Office-Building-Blog-ImageWhile it may seem complex, understanding the basics of a coinsurance penalty will save you from any surprises down the road. The first step in gaining an understanding starts with the Coinsurance Clause.

 

A Coinsurance Clause is a property insurance provision that penalizes the insured's loss recovery if the limit of insurance purchased by the insured is not at least equal to a specified percentage of the value of the insured property. The coinsurance provision specifies that the insured will recover no more than the following:

 

Insurance Carried

--------------------------- x Loss = Amount Recoverable

Insurance Required

 

As an example:

A building actually valued at $1,000,000 has an 80% coinsurance clause but is insured for only $750,000. Since its insured value is less than 80% of its actual value, when it suffers a loss, the insurance payout will be subject to the underreporting penalty. Assume it suffers a $200,000 loss:

$750,000 ÷ (0.80 × 1,000,000) × 200,000 = $187,500 Payout (less any deductible).

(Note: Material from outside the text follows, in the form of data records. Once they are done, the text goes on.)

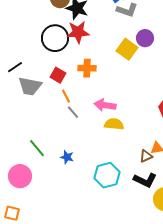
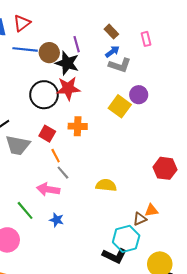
pink arrow: (105, 105) -> (48, 189), moved
cyan hexagon: (107, 175) -> (126, 239), moved
black L-shape: (145, 180) -> (115, 256), moved

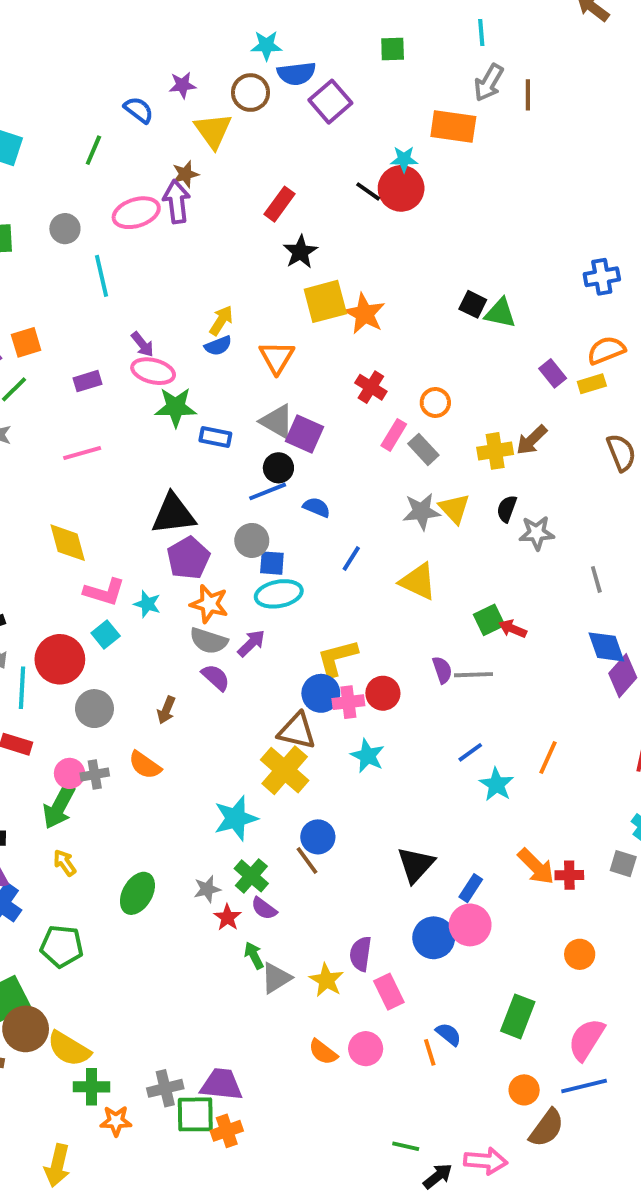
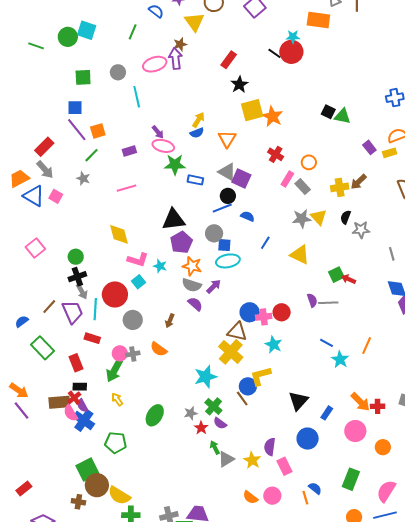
yellow L-shape: (337, 658) -> (261, 376), moved
blue line: (470, 752) -> (327, 343), turned 64
pink circle: (470, 925) -> (355, 431), moved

In this example, the underreporting penalty would be $12,500.

Business income coinsurance is solely a function of time; a 12-month period of time to be more specific. How long will it take, following a worst-case-scenario loss, to return the operation to pre-loss condition and capabilities? Knowing this allows the insured to accomplish two tasks:

1) Pick the correct coinsurance.

2) Ultimately decide on the limit of business income coverage to purchase (again, the amount subject to loss is a function of the coinsurance percentage and the percentage a function of time).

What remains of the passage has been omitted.